* [Assignment]:
Where a line below includes the word "thumb", copy that line.

* [Data section]:

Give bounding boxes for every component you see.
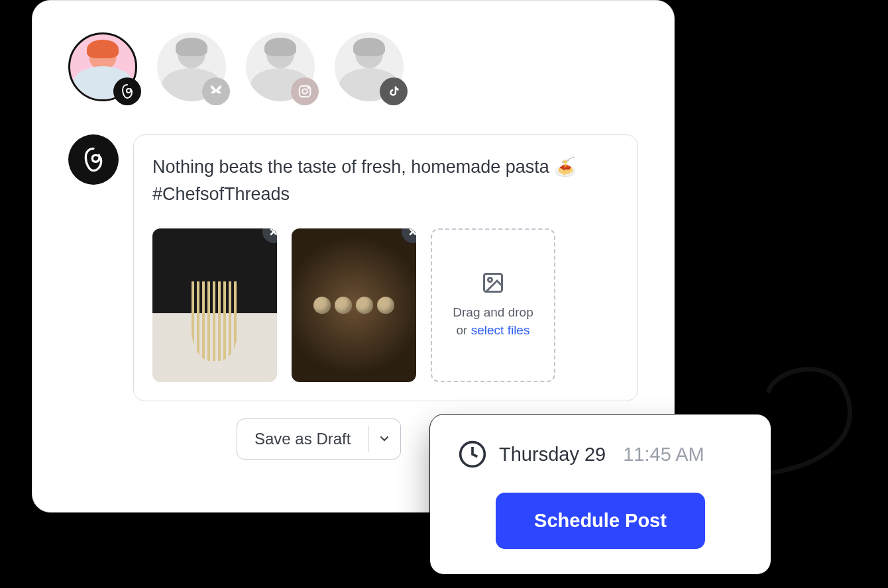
bluesky-icon: [202, 77, 230, 105]
instagram-icon: [291, 77, 319, 105]
compose-box[interactable]: Nothing beats the taste of fresh, homema…: [133, 134, 638, 401]
svg-point-1: [302, 89, 307, 93]
remove-media-1[interactable]: [262, 228, 277, 243]
save-draft-button-group: Save as Draft: [237, 418, 401, 460]
account-instagram[interactable]: [246, 32, 315, 101]
schedule-popover: Thursday 29 11:45 AM Schedule Post: [429, 414, 771, 575]
account-tiktok[interactable]: [335, 32, 404, 101]
tiktok-icon: [380, 77, 408, 105]
remove-media-2[interactable]: [402, 228, 416, 243]
media-thumb-1[interactable]: [152, 228, 277, 382]
svg-point-8: [488, 278, 492, 282]
schedule-time-row[interactable]: Thursday 29 11:45 AM: [458, 440, 743, 469]
schedule-date: Thursday 29: [499, 444, 606, 466]
account-threads[interactable]: [68, 32, 137, 101]
account-bluesky[interactable]: [157, 32, 226, 101]
schedule-time: 11:45 AM: [623, 444, 704, 466]
clock-icon: [458, 440, 487, 469]
threads-icon: [113, 77, 141, 105]
save-draft-button[interactable]: Save as Draft: [237, 426, 368, 452]
post-text[interactable]: Nothing beats the taste of fresh, homema…: [152, 154, 619, 207]
account-row: [68, 32, 638, 101]
schedule-post-button[interactable]: Schedule Post: [496, 493, 705, 549]
network-threads-circle: [68, 134, 119, 185]
dropzone-text: Drag and drop or select files: [453, 304, 533, 339]
svg-point-2: [308, 87, 309, 89]
save-draft-caret[interactable]: [368, 419, 400, 459]
chevron-down-icon: [380, 436, 388, 442]
select-files-link[interactable]: select files: [471, 323, 530, 337]
compose-row: Nothing beats the taste of fresh, homema…: [68, 134, 638, 401]
image-icon: [481, 271, 505, 295]
media-row: Drag and drop or select files: [152, 228, 619, 382]
media-dropzone[interactable]: Drag and drop or select files: [431, 228, 555, 382]
media-thumb-2[interactable]: [292, 228, 416, 382]
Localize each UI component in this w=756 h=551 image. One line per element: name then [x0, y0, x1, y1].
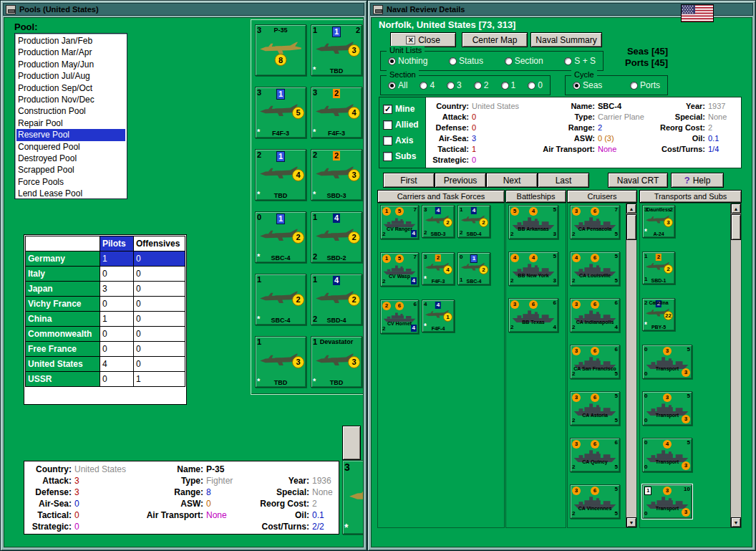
pilots-cell[interactable]: 0: [100, 372, 134, 387]
counter-sbd-4[interactable]: 1422SBD-4: [311, 274, 362, 325]
vertical-scrollbar[interactable]: ▲▼: [626, 203, 636, 527]
counter-tbd[interactable]: 21*4TBD: [255, 149, 306, 201]
first-button[interactable]: First: [383, 173, 435, 188]
pool-list-item-production-jul-aug[interactable]: Production Jul/Aug: [16, 70, 125, 82]
counter-cv-ranger[interactable]: 15724CV Ranger: [380, 205, 419, 239]
counter-sbd-4[interactable]: 1422SBD-4: [457, 205, 490, 238]
system-menu-icon[interactable]: [373, 5, 383, 14]
radio-option-seas[interactable]: Seas: [573, 80, 602, 90]
radio-button[interactable]: [447, 82, 455, 90]
pilots-cell[interactable]: 3: [100, 282, 134, 297]
country-cell[interactable]: Vichy France: [26, 297, 100, 312]
checkbox[interactable]: [383, 152, 392, 161]
offensives-cell[interactable]: 0: [134, 267, 185, 282]
column-header-carriers-and-task-forces[interactable]: Carriers and Task Forces: [377, 190, 505, 203]
filter-checkbox-subs[interactable]: Subs: [379, 148, 425, 164]
counter-sbd-2[interactable]: 1422SBD-2: [311, 211, 362, 263]
offensives-cell[interactable]: 0: [134, 357, 185, 372]
counter-sbc-4[interactable]: 1*2SBC-4: [255, 274, 306, 325]
pilots-cell[interactable]: 1: [100, 312, 134, 327]
counter-sbc-4[interactable]: 01*2SBC-4: [255, 211, 306, 263]
counter-ca-pensacola[interactable]: 36725CA Pensacola: [570, 205, 620, 239]
pool-list-item-reserve-pool[interactable]: Reserve Pool: [16, 129, 125, 140]
counter-f4f-3[interactable]: 32*4F4F-3: [311, 87, 362, 138]
column-header-battleships[interactable]: Battleships: [505, 190, 566, 203]
pool-list-item-destroyed-pool[interactable]: Destroyed Pool: [16, 153, 125, 164]
previous-button[interactable]: Previous: [435, 173, 486, 188]
pool-listbox[interactable]: Production Jan/FebProduction Mar/AprProd…: [14, 33, 127, 199]
close-button[interactable]: × Close: [390, 32, 456, 47]
pilots-cell[interactable]: 4: [100, 357, 134, 372]
radio-option-section[interactable]: Section: [505, 56, 543, 66]
radio-button[interactable]: [573, 82, 581, 90]
naval-review-titlebar[interactable]: Naval Review Details: [370, 3, 753, 16]
help-button[interactable]: ? Help: [671, 173, 724, 188]
counter-f4f-3[interactable]: 31*5F4F-3: [255, 87, 306, 138]
pool-list-item-production-nov-dec[interactable]: Production Nov/Dec: [16, 94, 125, 105]
counter-tbd[interactable]: 1*3TBD: [255, 336, 306, 388]
radio-option-4[interactable]: 4: [420, 80, 435, 90]
counter-transport[interactable]: 04503Transport: [642, 438, 692, 472]
column-header-pilots[interactable]: Pilots: [100, 236, 134, 251]
scrollbar-fragment[interactable]: [342, 426, 361, 460]
radio-button[interactable]: [528, 82, 536, 90]
counter-bb-texas[interactable]: 36624BB Texas: [508, 298, 558, 332]
pool-list-item-production-sep-oct[interactable]: Production Sep/Oct: [16, 82, 125, 94]
radio-option-ports[interactable]: Ports: [630, 80, 660, 90]
checkbox[interactable]: [383, 136, 392, 145]
filter-checkbox-mine[interactable]: ✓Mine: [379, 101, 425, 117]
offensives-cell[interactable]: 0: [134, 342, 185, 357]
counter-tbd[interactable]: 112*3TBD: [311, 24, 362, 76]
offensives-cell[interactable]: 0: [134, 251, 185, 267]
column-header-transports-and-subs[interactable]: Transports and Subs: [639, 190, 742, 203]
scroll-down-icon[interactable]: ▼: [731, 517, 741, 527]
counter-transport[interactable]: 131003Transport: [642, 484, 692, 519]
country-cell[interactable]: USSR: [26, 372, 100, 387]
counter-ca-quincy[interactable]: 36625CA Quincy: [570, 438, 620, 472]
pool-list-item-production-may-jun[interactable]: Production May/Jun: [16, 59, 125, 70]
offensives-cell[interactable]: 0: [134, 297, 185, 312]
counter-sbd-3[interactable]: 3422SBD-3: [422, 205, 455, 238]
scroll-thumb[interactable]: [626, 214, 636, 240]
pilots-cell[interactable]: 0: [100, 327, 134, 342]
pilots-cell[interactable]: 1: [100, 251, 134, 267]
radio-option-all[interactable]: All: [388, 80, 407, 90]
country-cell[interactable]: Free France: [26, 342, 100, 357]
counter-f4f-3[interactable]: 32*4F4F-3: [422, 252, 455, 285]
center-map-button[interactable]: Center Map: [462, 32, 528, 47]
counter-tbd[interactable]: 1*3DevastatorTBD: [311, 336, 362, 388]
counter-ca-san-francisco[interactable]: 36625CA San Francisco: [570, 345, 620, 379]
radio-button[interactable]: [449, 57, 457, 65]
counter-ca-louisville[interactable]: 46525CA Louisville: [570, 251, 620, 286]
pool-list-item-force-pools[interactable]: Force Pools: [16, 176, 125, 188]
counter-cv-hornet[interactable]: 26624CV Hornet: [380, 300, 419, 334]
country-cell[interactable]: Germany: [26, 251, 100, 267]
radio-button[interactable]: [420, 82, 427, 90]
radio-button[interactable]: [564, 57, 572, 65]
radio-button[interactable]: [474, 82, 482, 90]
system-menu-icon[interactable]: [6, 5, 16, 14]
counter-p-35[interactable]: 3*8P-35: [342, 460, 364, 535]
counter-f4f-4[interactable]: 44*1F4F-4: [422, 300, 455, 332]
radio-option-status[interactable]: Status: [449, 56, 483, 66]
radio-option-s-s[interactable]: S + S: [564, 56, 596, 66]
counter-bb-arkansas[interactable]: 54523BB Arkansas: [508, 205, 558, 239]
country-cell[interactable]: Commonwealth: [26, 327, 100, 342]
pool-list-item-lend-lease-pool[interactable]: Lend Lease Pool: [16, 188, 125, 199]
radio-button[interactable]: [505, 57, 513, 65]
counter-sbd-1[interactable]: 1212SBD-1: [642, 251, 675, 284]
pool-list-item-production-mar-apr[interactable]: Production Mar/Apr: [16, 47, 125, 58]
pilots-cell[interactable]: 0: [100, 297, 134, 312]
counter-a-24[interactable]: 32*3DauntlessA-24: [642, 205, 675, 238]
filter-checkbox-axis[interactable]: Axis: [379, 133, 425, 148]
counter-transport[interactable]: 03503Transport: [642, 345, 692, 379]
counter-bb-new-york[interactable]: 44523BB New York: [508, 251, 558, 286]
naval-crt-button[interactable]: Naval CRT: [608, 173, 668, 188]
counter-ca-indianapolis[interactable]: 36624CA Indianapolis: [570, 298, 620, 332]
counter-ca-vincennes[interactable]: 36525CA Vincennes: [570, 484, 620, 519]
radio-option-nothing[interactable]: Nothing: [388, 56, 427, 66]
radio-option-1[interactable]: 1: [501, 80, 516, 90]
offensives-cell[interactable]: 1: [134, 372, 185, 387]
country-cell[interactable]: China: [26, 312, 100, 327]
pilots-cell[interactable]: 0: [100, 342, 134, 357]
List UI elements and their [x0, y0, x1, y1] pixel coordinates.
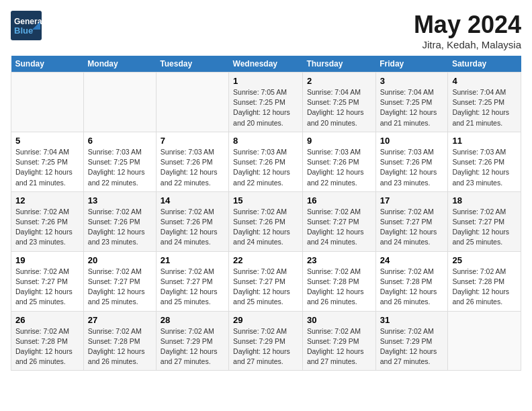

* [Expected output]:
media-thumb-1[interactable]: [152, 228, 277, 382]
media-thumb-2[interactable]: [292, 228, 416, 382]
scroll-thumb[interactable]: [626, 214, 636, 240]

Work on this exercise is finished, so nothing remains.